Can get contaminated pretty quickly
Well water is exposed to harmful chemical pollutants, sewage, and radiation. Apart from this, if animals or leaves fall into the water, it can also lead to an increase in the contaminants.
Furthermore, if you have a septic close in the vicinity, it can also pollute the water; thus, compromising the overall quality, texture, and taste of your well water. This further adds to the routine tests that you are required to conduct on your well water, which complicates things.
Pros Of Using City Water
You’re free from maintenance and worrying about the quality of the water
The biggest advantage of city water is the fact that the entire responsibility of maintaining the quality of the water and any associated maintenance is on the water regulatory body.
You’re not bound or responsible for conducting any tests since the water regulatory body is responsible for conducting the tests and ensuring a safe and filtered supply of water to your homes.
If you still have to double check, you can simply ask for a report from your water regulatory body to verify that you’re getting a quality water supply to your home.
City water may Remineralizer your water
Since city water is properly processed and filtered, your water regulatory body may even remineralize it with healthy and essential nutrients for your well-being.
This process is usually carried out since some of the healthy minerals are removed after the filtration process required to remove the contaminants from the water.
Cons Of Using City Water
May or may not be fresh as compared to well water
City water comes from two sources. Either it is surface water or run-off. This means, it may have a number of contaminations that require undergoing thorough chemical treatment processes like chlorination.
Due to this, it directly affects the taste and the freshness of the water. So compared to well water, your city water may not be as fresh.
Monthly recurring charges
Although with city water, you do not have to worry about electricity costs or maintenance costs, you still have to pay bills for the water supply.
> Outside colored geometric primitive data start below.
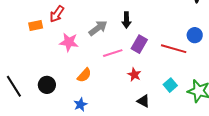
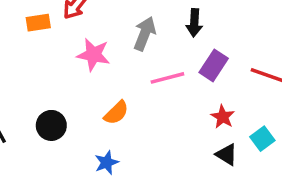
gray arrow: (98, 28) -> (145, 34), turned -36
red star: (134, 75) -> (223, 117), moved
black triangle: (143, 101) -> (227, 154), moved

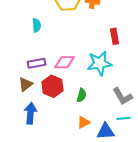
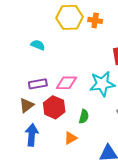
cyan semicircle: (37, 25) -> (38, 45), turned -64
orange triangle: (84, 122) -> (71, 138), moved

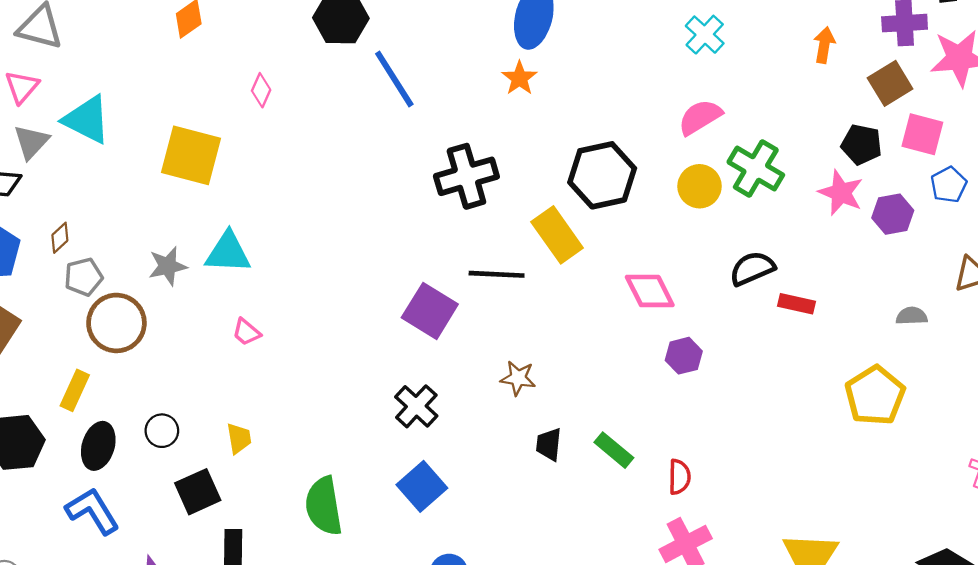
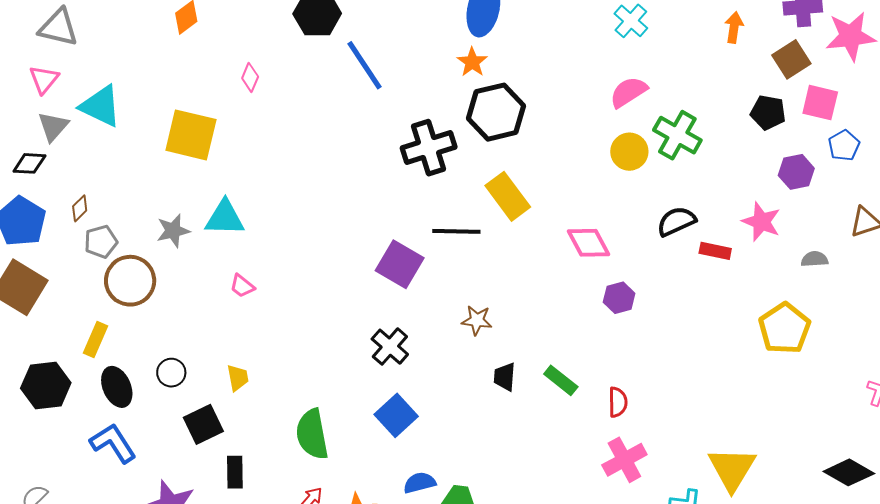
black hexagon: (602, 175) -> (496, 112), moved
pink star: (841, 193) -> (761, 222), moved
black ellipse: (98, 446) -> (117, 387), turned -39

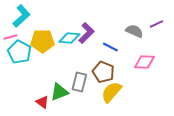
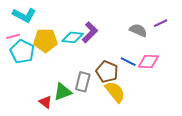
cyan L-shape: (21, 16) -> (24, 15), turned 70
blue line: (110, 47) -> (128, 62), moved
yellow semicircle: (111, 92) -> (115, 92), turned 100

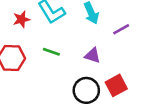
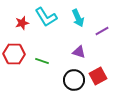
green line: (51, 52) -> (42, 61), moved

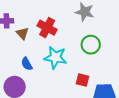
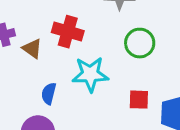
blue semicircle: (27, 64) -> (49, 94), turned 56

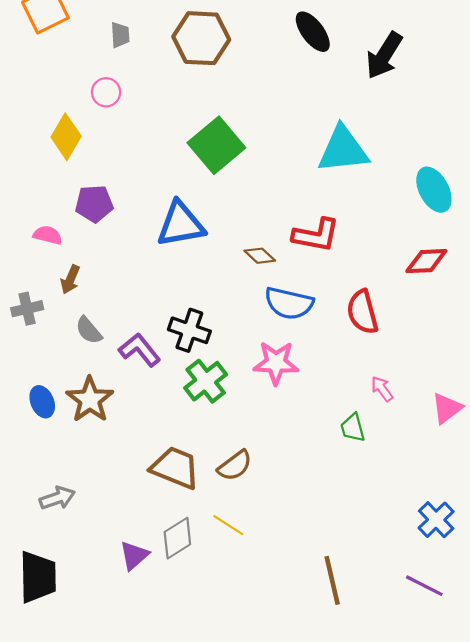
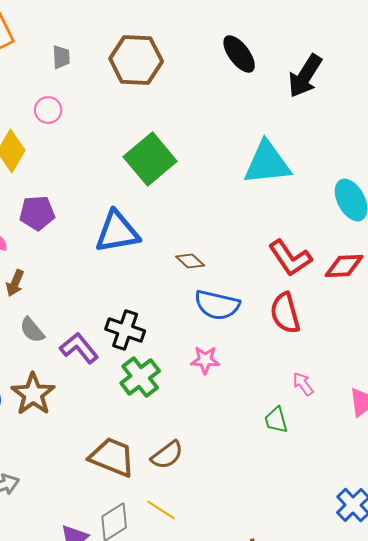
red L-shape: (316, 235) -> (290, 258), moved, turned 45
pink star: (276, 363) -> (205, 360), size x0.7

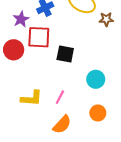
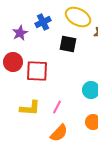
red square: (39, 37) -> (37, 71), moved
black square: (65, 54) -> (68, 44), moved

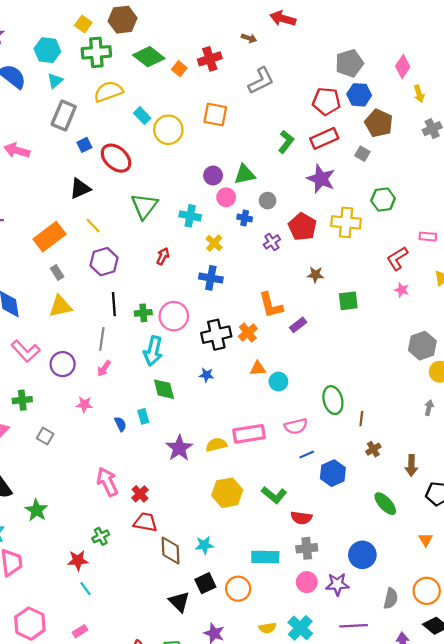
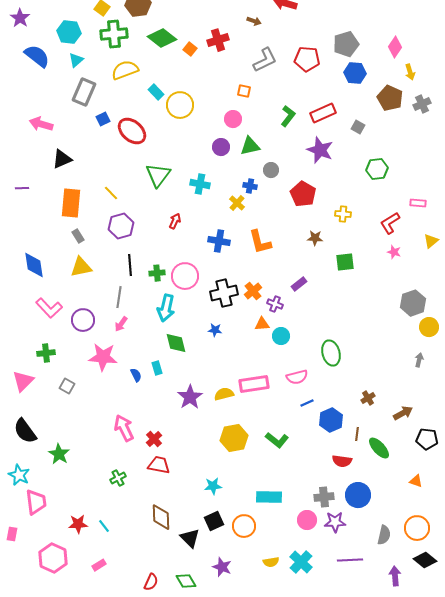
red pentagon: (326, 101) -> (307, 59), moved
orange square: (215, 114) -> (244, 91), moved, size x0.6
brown pentagon: (379, 123) -> (390, 98), moved
black triangle: (80, 189) -> (62, 159), moved
pink circle: (226, 197) -> (233, 119), moved
yellow cross: (346, 222) -> (343, 214), moved, size x0.6
orange rectangle: (50, 237) -> (71, 203), turned -48
purple cross: (272, 242) -> (275, 304), moved, turned -35
yellow cross: (214, 243) -> (237, 203), moved
orange L-shape: (271, 305) -> (260, 242), moved
pink star: (84, 404) -> (103, 357), size x1.8
brown line: (361, 419) -> (357, 434), moved
brown arrow: (411, 465) -> (403, 413), turned -120
red semicircle: (301, 518) -> (342, 461), moved
orange triangle: (426, 540) -> (416, 481), turned -40
gray cross: (307, 548) -> (324, 497), moved
brown diamond: (171, 550) -> (161, 517), moved
red star: (78, 560) -> (78, 524), moved

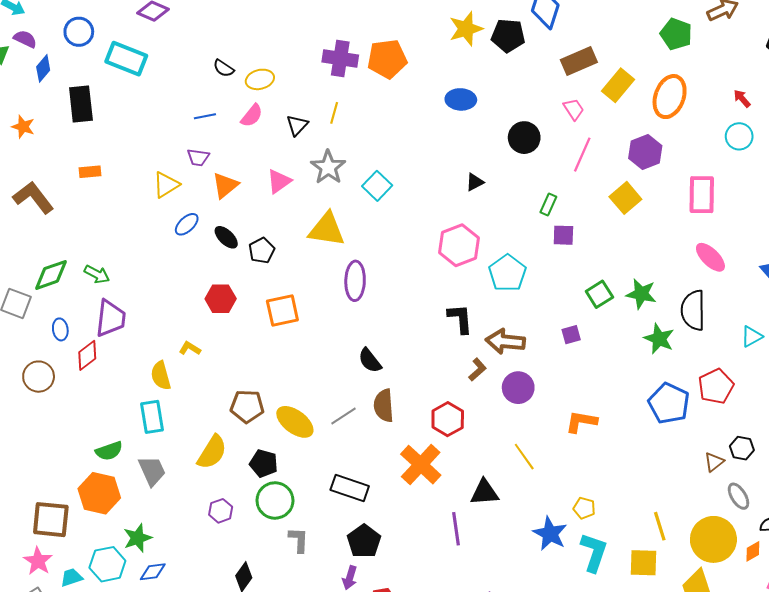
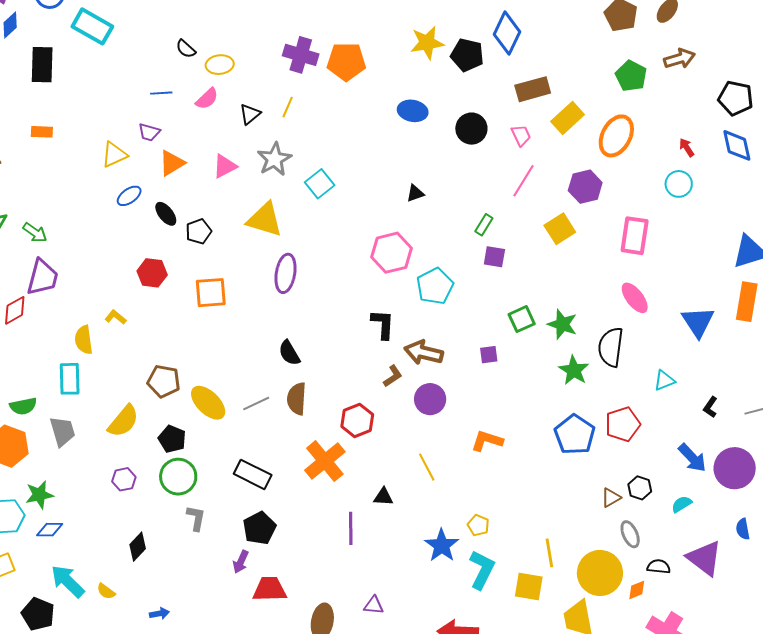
black circle: (524, 138) -> (471, 129), moved
black triangle: (484, 492) -> (383, 497), size x0.7

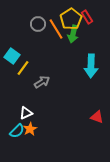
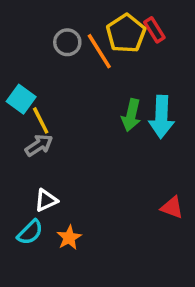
green arrow: (73, 34) -> (131, 115), moved
yellow line: (23, 68) -> (41, 120), turned -63
gray arrow: (42, 82) -> (39, 145), moved
orange star: (30, 129) -> (69, 238), moved

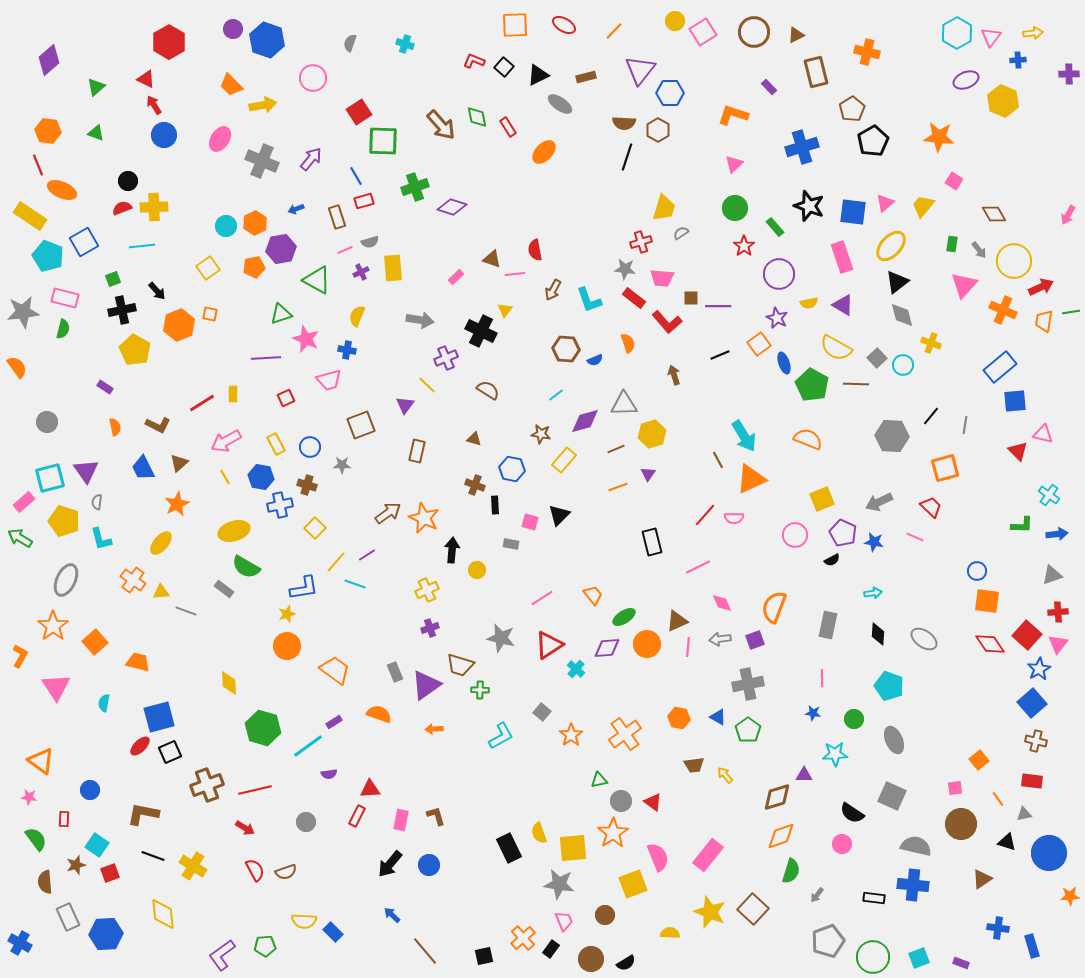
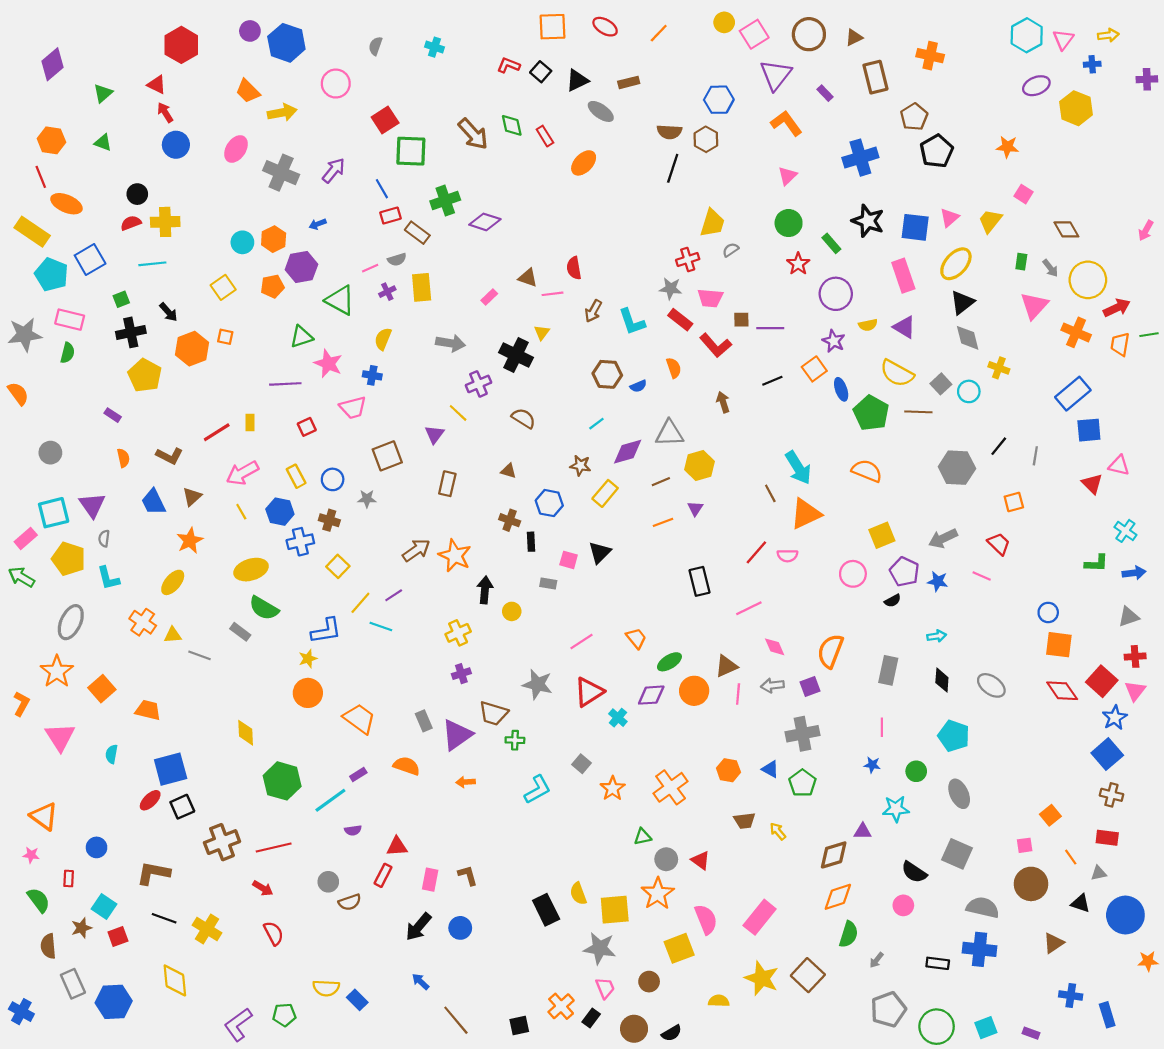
purple triangle: (640, 70) -> (776, 75), moved
orange L-shape: (733, 115) -> (786, 123), turned 36
orange star: (939, 137) -> (1007, 147), size x0.7
brown rectangle: (337, 217) -> (417, 233), moved, turned -35
orange square: (945, 468) -> (1014, 502), size x0.7
brown semicircle: (286, 872) -> (350, 902), moved

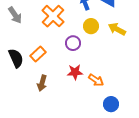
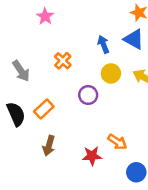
gray arrow: (15, 15) -> (21, 71), moved
orange cross: (53, 16) -> (63, 61), size x0.6
red star: (75, 72) -> (92, 156), moved

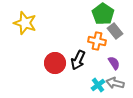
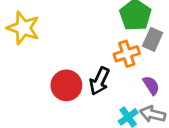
gray rectangle: (115, 31) -> (153, 39), turned 63
orange cross: (97, 41) -> (127, 54), turned -30

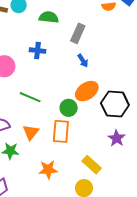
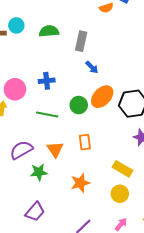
blue cross: (37, 51) -> (47, 81), moved
green circle: (69, 108) -> (79, 105), moved
orange rectangle: (61, 131) -> (85, 142), size x0.7

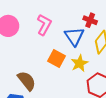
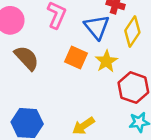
brown semicircle: (27, 81) -> (27, 58), moved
Since the city is doing the hectic process of filtration and treatments, you have to pay for the service.
Little to no control over the water
With city water, the city is responsible for the supply of water. It decides whether you should or should not get water depending on whether you miss a monthly bill. So, you’re basically dependent on the city.
In addition to this, there may be times where certain emergency treatments are required, so in that case, your supply may be cut off entirely to get the treatments done. It is unavoidable and you will simply have to face the circumstances.
Subject to getting affected by natural disasters
Since city water supply uses water lines across the city, it may get blocked entirely under natural disasters like floods. It could lead to damage in the water supply lines and may lead to significant contamination in the water.
In that case, until the water lines are restored, and the quality of the water is thoroughly tested, you will not get access to the water.